If you're not a writer that may seem absurd on its face, but at least in my own experience I've found few things to be more true. While I'm a firm believer that writing more makes you a better writer overall, at no point do you reach a point where suddenly you can dash off a book over a weekend and it will be good because you've cracked the formula.
(Yes, yes, Mike Moorcock and Alan Moore. You can't account for genius.)
This is on my mind because I'm hip-deep in the second Brigitte Sharp novel, a sequel to The Exphoria Code. And I've come to realise two interesting, if somewhat unsettling, things.
First, and this one is very strange; the difficulty of writing different aspects of this book to the first are in complete opposition. I'm generally a plot-heavy guy; I like to think my stories also feature interesting characters, but there's always plenty of stuff going on, and it's something I'm very comfortable doing.
While writing Exphoria Code I was very conscious of that, so I made a concerted effort to balance it with an increased focus on character development, and an emotional foundation to Brigitte herself above and beyond that to which I might have otherwise defaulted.

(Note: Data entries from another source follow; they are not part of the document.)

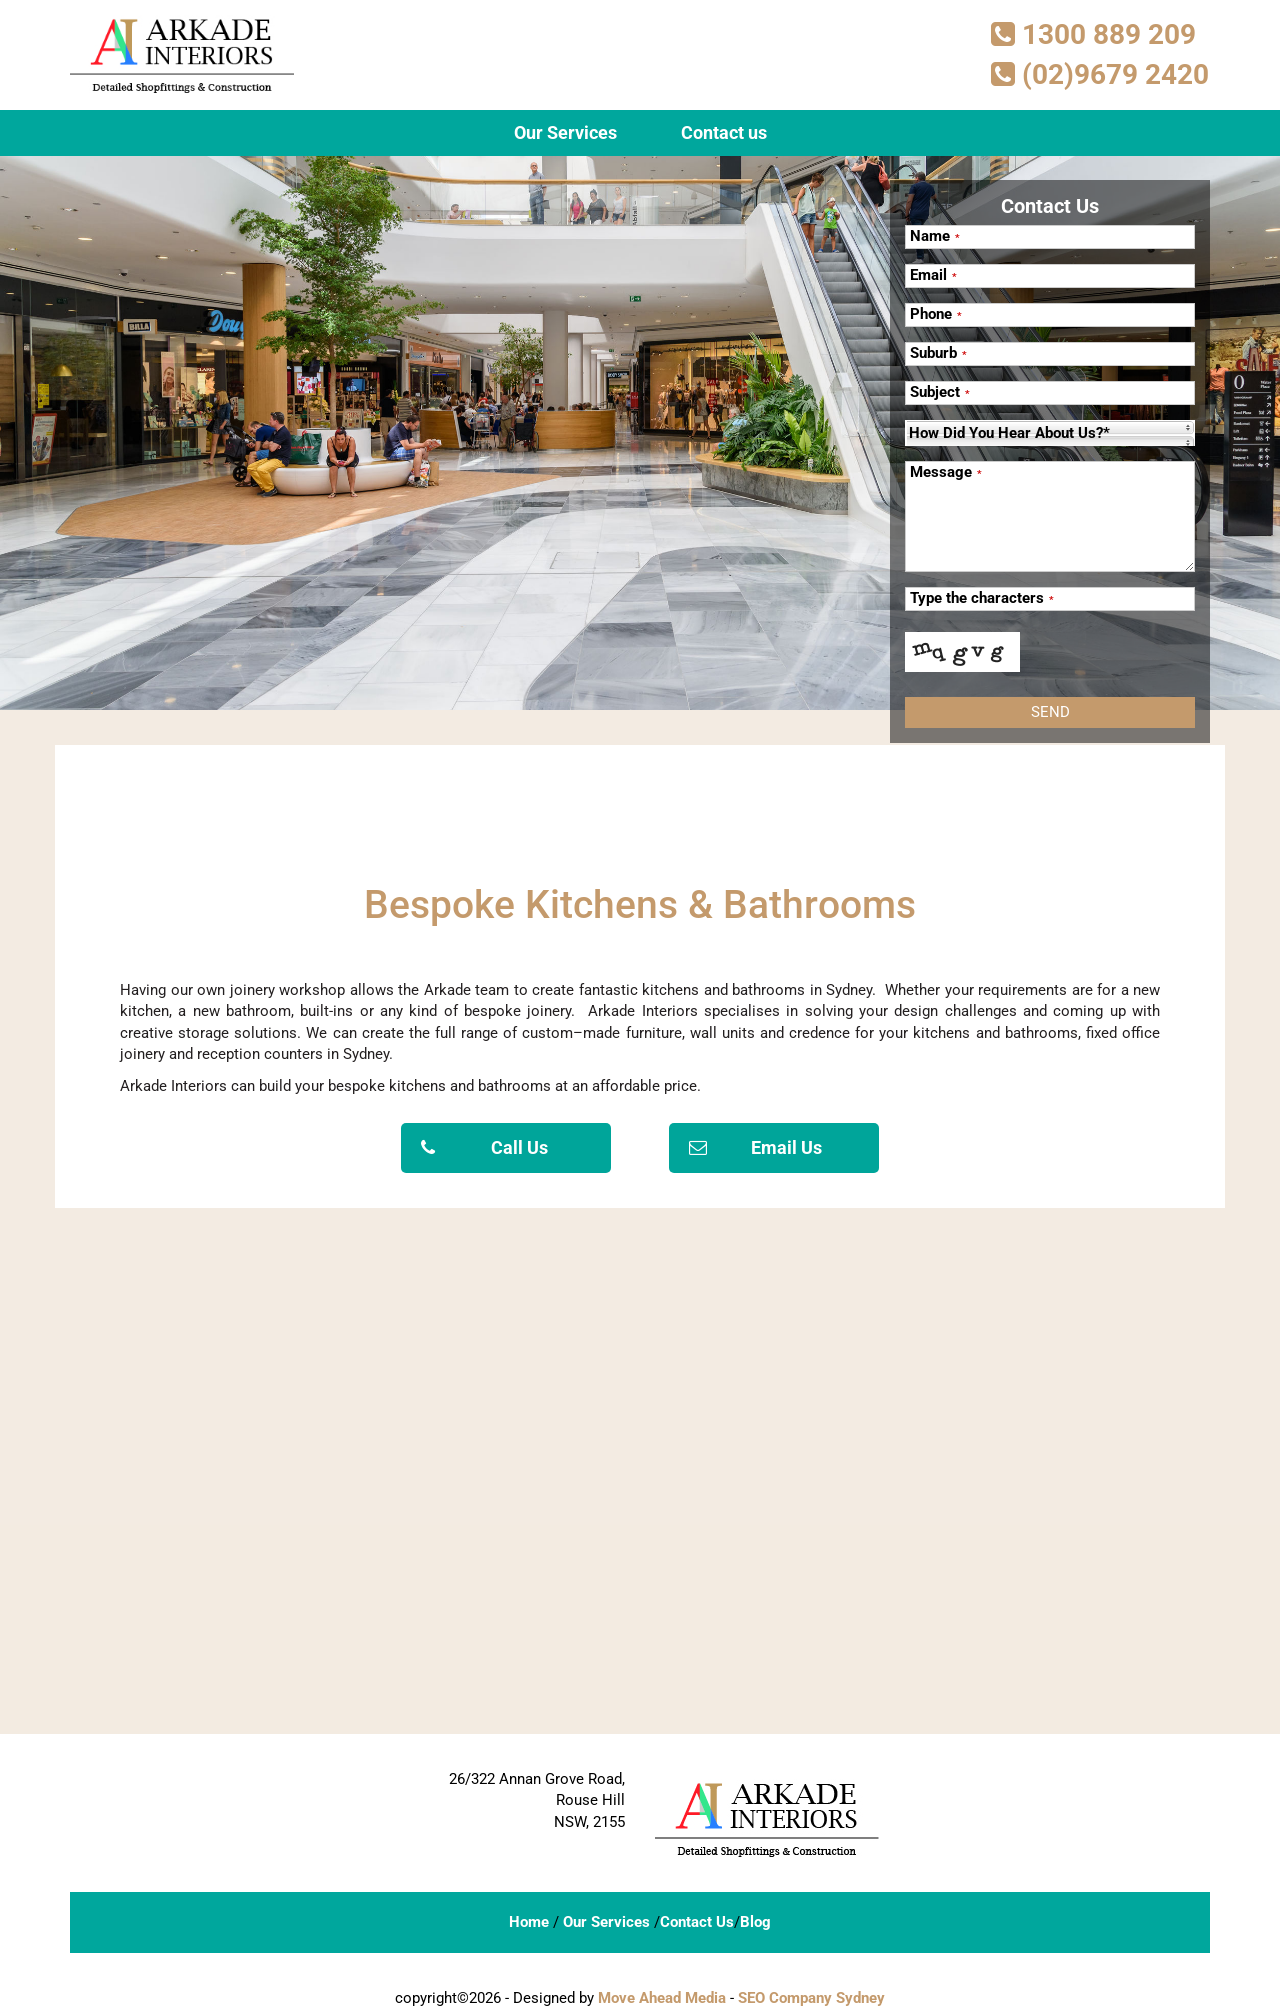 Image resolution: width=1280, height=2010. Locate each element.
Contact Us (697, 1922)
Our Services (565, 132)
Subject (940, 392)
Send (1050, 712)
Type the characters (982, 598)
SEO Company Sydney (811, 1998)
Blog (755, 1922)
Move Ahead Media (662, 1998)
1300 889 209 (1093, 34)
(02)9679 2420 (1100, 74)
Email (933, 275)
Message (946, 472)
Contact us (724, 132)
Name (935, 236)
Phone (936, 314)
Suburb (938, 353)
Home (529, 1922)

It wasn't easy, I'll tell you that. The 'pure plot' sections – espionage tradecraft, hunting a mole, hacking drones – came fairly naturally. By contrast, those emotional elements – Bridge's family conflicts, her own inner turmoil, paranoia and insecurity – were much more difficult to write. It was worth it, of course; to my mind Exphoria Code has the best balance of the two elements I've yet achieved, though it also showed me I still have a lot to learn.
Then I started writing the second book. It has a plot no less complex than EXPHORIA, there's plenty of spy stuff, and I had a plan of some emotional beats I wanted to hit, just like last time.
But to my surprise, those emotional aspects of the story, the relationship conflicts and Bridge's inner voice, have flowed much more easily. In fact I'm finding them easier to write than the plot-heavy elements, which are confounding me at times. I expected this book would be like EXPHORIA all over again, but somehow it's resisting me. It wants to be its own thing.
The second slightly unsettling realisation was that I no longer recognise half of what I wrote in Exphoria Code itself. I've been referring to it occasionally for continuity of locations, characters, and so on... and wound up feeling like I'm reading a book written by someone else entirely.
I finished Exphoria Code a little under two years ago, having started it in summer 2016. A lot's happened since then, and it's to be expected that my writing style will have changed slightly in the meantime. That's happened with every series I've written, from the long epic of WASTELAND to the shorter, arc-focused THE FUSE, and the progression is even evident between THE COLDEST CITY and THE COLDEST WINTER. But they always felt like the same writer was behind them.
This... doesn't. Or rather, it doesn't yet. Now I'm wondering if I did a lot more revision and rewriting for style on Exphoria Code than I remember. The last few weeks of that book were something of a blur, to be honest. Maybe when I reach that stage with the new book I'll find myself writing in the same style, after all.
(Whatever that style may be. In the same way that nobody thinks they have an accent, I suspect authors aren't really aware of their own style. Which raises the interesting notion that someone could write the most cutting parody of my work, and I'd be the one person who didn't recognise it.)
Intellectually, I know this is all part of the process. When other writers are deep in the woods I always advise them to trust their instincts, get through the rough draft, and worry about All That Other Crap later. Rest assured, I intend to follow my own advice. Nevertheless, I can't help but step back and think how weird this all is – and it's not something I hear other writers talk about much. Which makes me paranoid that it's just me, even though I'm 100% confident it's not.